With the MAAC regular season coming to an end, the teams with the best records are Monmouth University — clinched regular season title(1), Rider, Iona College and Marist. Two takeaways from those four is Monmouth, who are the defending conference champions, and Quinnipiac not seeding at the top.
The former is self-explanatory, as for the latter, the simple reason is that Cesar Markovic, Siena head soccer coach, told “The Quadrangle” this a few weeks ago:
“The MAAC is up for grabs. You have your usual suspects but you also have some teams that can surprise people from the bottom. The preseason poll is worthless, it doesn’t mean anything. The first or second conference games don’t exactly decide everything. If you check back around game five or six, that’s when you really start to see who’s shaping up and what’s happening.”
He was right. An example that backs up what he said is the as mentioned Quinnipiac. It was last year’s regular season champions. This year, it hadn’t won a game until it beat Manhattan 2-0 on Oct. 14. A position its head coach, Eric Da Costa, said it isn’t “accustomed to go through.” The last time it wasn’t one of the top seeds this far into a season was ’12 when it went 8-7-2, 1-6 MAAC.
“We’ve been plugging away for a few months now, it hasn’t been easy for us,” he said. “… We’re not accustomed to go through what we’re going through. … There’s a mixture of a few factors. We’ve been steadily having some consistent success since ’12. College soccer is cyclical. There’s always a year or two there where you sort of have to reload and retool. And I’m not sure that’s exactly where we’re at yet, but it’s been one of those years in terms of results. … We’ve made some uncharacteristic mistakes, and we’ve dropped games because of that. It’s a new season, year. The pressure maybe got to the boys a little bit and the anxiety of chasing that result and it not coming as soon as they’d like set in as well.”
Despite the loss to Quinnipiac and then Rider, 3-1, three days later on Oct. 17. Manhattan is a team near the bottom of the conference seeding that could’ve vied for one of the top spots, as it floated in the middle throughout most of the season. That all depended on if they were able to score enough goals, co-captain Alex Shackley said.
In Manhattan’s 13 games, it has notched 11 goals — four by way of Shackley. What kept it in the conversation is the play of R.J. Noll, who has quietly posted a solid 1.31 goals against average.
“The past few games we’ve begun to start picking it up a little bit — find our style of play — but we’re lacking goals right now,” Shackley said after being shutout by Quinnipiac. “We’ve got to either change something, work harder in training on finishing or something. We can’t keep playing games without scoring goals.”
When asked about why it was such a struggle to convert on created; corner; and in box cross goal chances this season, Shackley went on and said, “To be honest, I’m not sure at the moment.” He did, however, offer two possible solutions: 1) putting someone new upfront; 2) new formation.

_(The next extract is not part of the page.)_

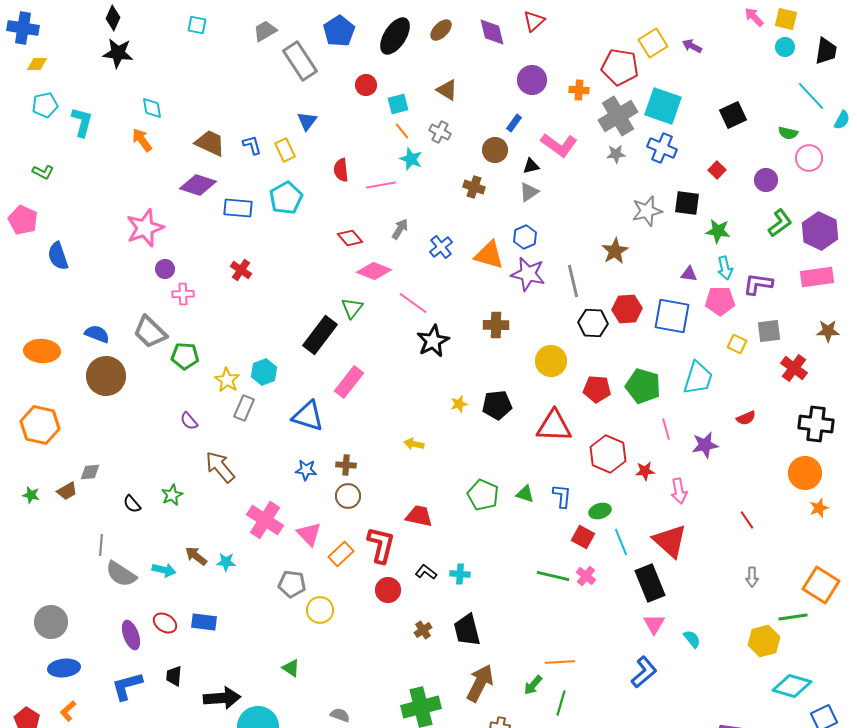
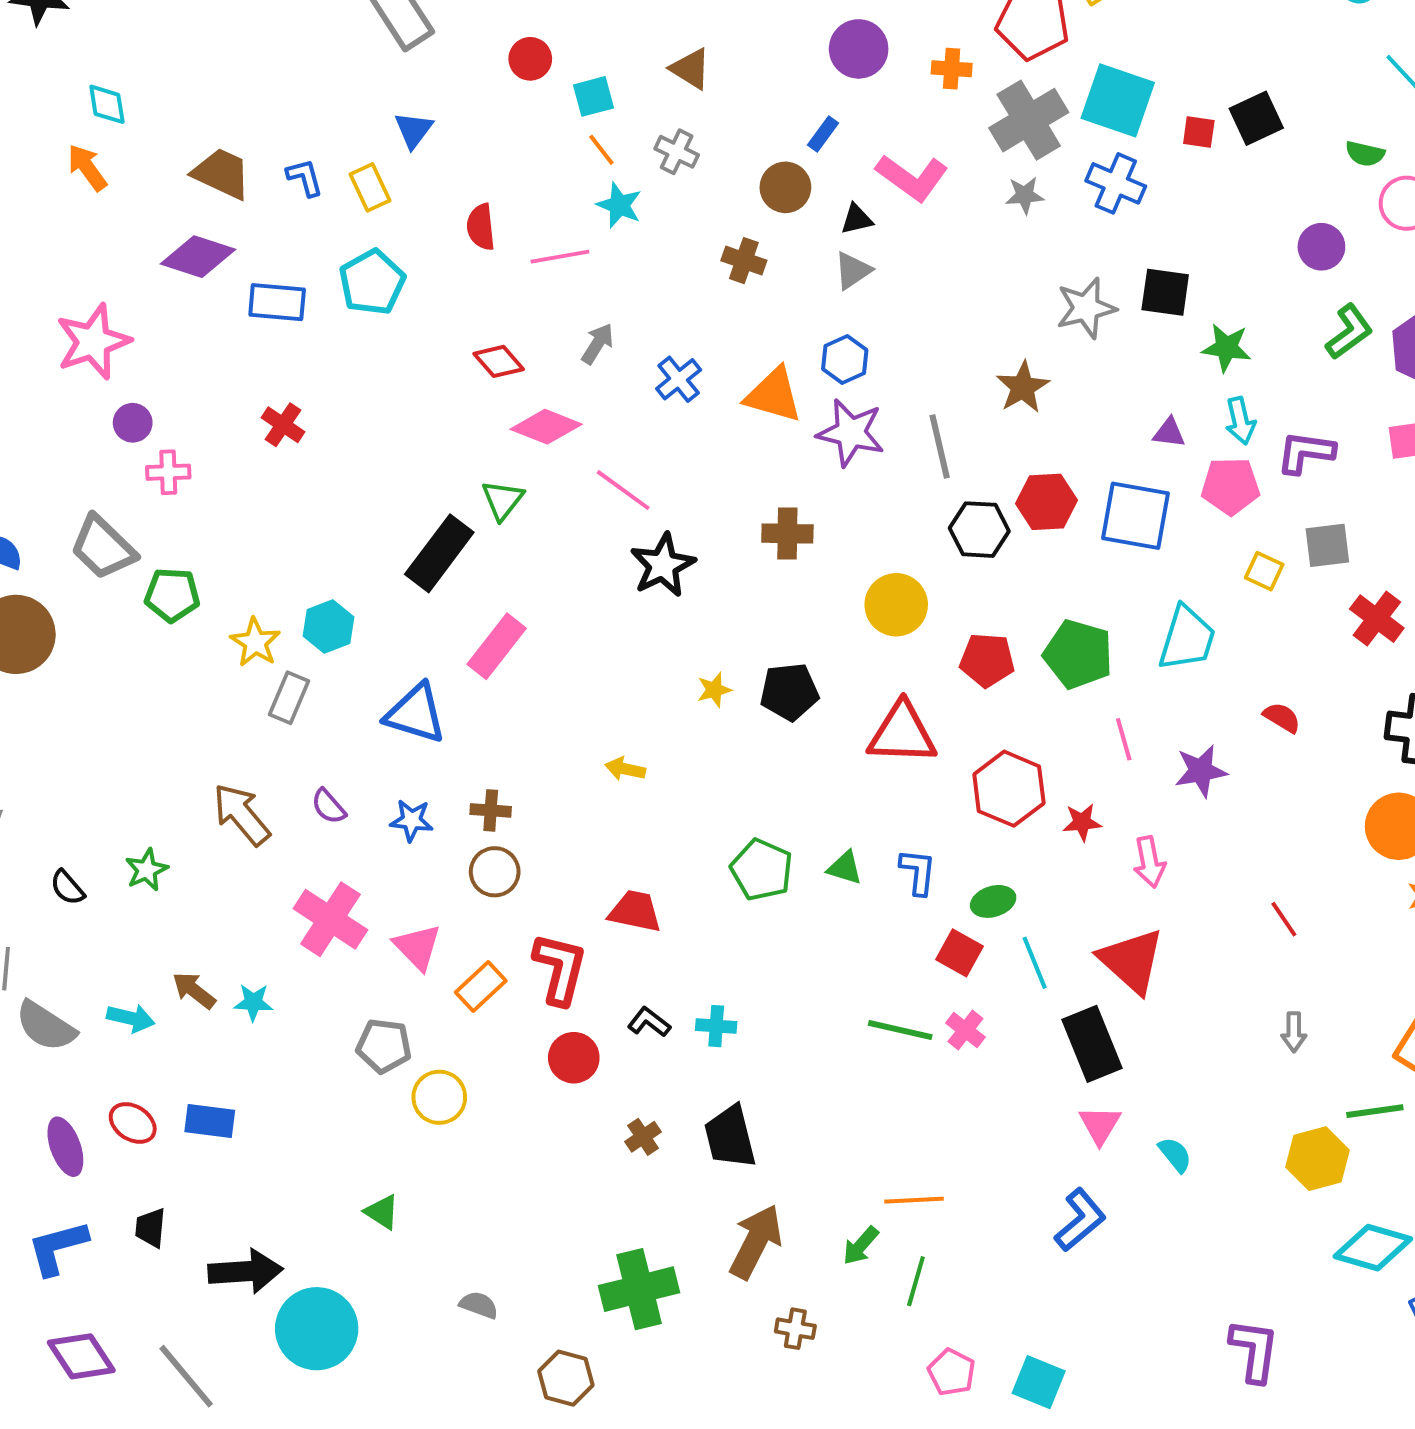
red square: (717, 170) -> (1199, 132), moved, turned -36
red semicircle: (746, 418) -> (1282, 717), turned -126
purple semicircle: (189, 421) -> (328, 806), moved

He amended his above statements slightly after losing to Monmouth last Wednesday, 2-1,(2) that its goal scoring chances were what he called “half-chances,” which are now turning into “better shots on goal…so we’re improving in that stance but still a lot to work on.”
He saw something, at least for himself, because last Saturday Manhattan scored three goals on senior day against Rider. Two of which he placed in the back of the net. He told “The Quadrangle” after that game, “We finally got some goals today. … Hopefully, we’re peaking at the right time.”

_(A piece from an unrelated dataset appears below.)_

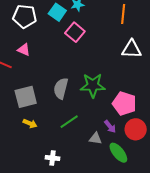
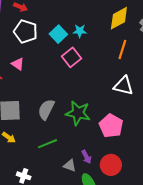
pink pentagon: (124, 104) -> (111, 126), moved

When Manhattan matched up against Monmouth, it forced a double-overtime against the best team in the conference and arguably the best goalie in the league in Eric Klenofsky, who’s putting up another [insert accolade here] type of seasons. He has recorded a 0.84 GAA, seven shutouts, his 29th career win — tied for third all-time in the MAAC with Iona’s Gianni Spiniello and earned three Wilson defensive player of the week honors. At the start of the season, he told “The Quadrangle” the following:
“I was privileged to have the center backs that I did last year and my freshman year. They’re the best center backs I’ve played with. You can read into any accolades, but I highly doubt I’d get them without those two center backs. This year we have two new guys in center defense, so this year you’ll get a good gage at how good I really am.”
When asked to respond to his own humbled answer, he remained steadfast.
“The analytics do tell a lot with my stats,” he said, “but the thing that I’m most proud of is our ability to win games. Losing two, three, four very influential seniors is very hard to come back from, especially if they’re two centerbacks. We lost two centerbacks and we’re putting in a sophomore that has never really played before and a right-back/center midfielder, who are both undersized, to be completely honest. We might have the smallest back four in the country, and you would never because they have no idea how tall they are because they battle with the best of them. It doesn’t matter if we’re playing against a 6 foot 6 inch forward from Villanova, Jassiem [Wahtuse] and Joey [Gudzak], they have no clue that they’re only 6 foot because they were never single headed. So I’m very privileged once again to have these two guys that mesh, compliment with each other well.”
As for the MAAC, Klenofsky and Da Costa agree that it doesn’t matter if the team on one side is the No. 1 seed, in the case of Monmouth, and on the other the bottom of the conference, in the case of Quinnipiac. The season is “unpredictable” and the matches are “an absolute fight.”
“Pretty much every game is a dog-fight, doesn’t matter who you are– whether we’re playing Quinnipiac, who won their first game last week, or Marist, who’s right on our tail,” Klenofsky said. “Once you get in conference it’s just an absolute fight, it’s a battle. Every single game. And we’ve seen that when we went to Fairfield on [Oct. 17]. I thought we deserved three points, but that being said their goalie Matt Turner had an amazing day, and Fairfield was just not going to give into us that easily. They scrapped, battled and got the result. That’s what it’s like in every single MAAC game.”
“It’s been wide-open,” Da Costa said. “… Teams play with a little less inhibition and really get after it, not to say that the results don’t matter. They certainly do. You’ve seen a lot of different results in the league this year. Some of the projected top teams losing to teams that weren’t projected to be up top. We’ve seen a lot of those games. Players are playing free, coaches are coaching with less pressure and trying out some new things. It’s been unpredictable would be a way to categorize it this year.”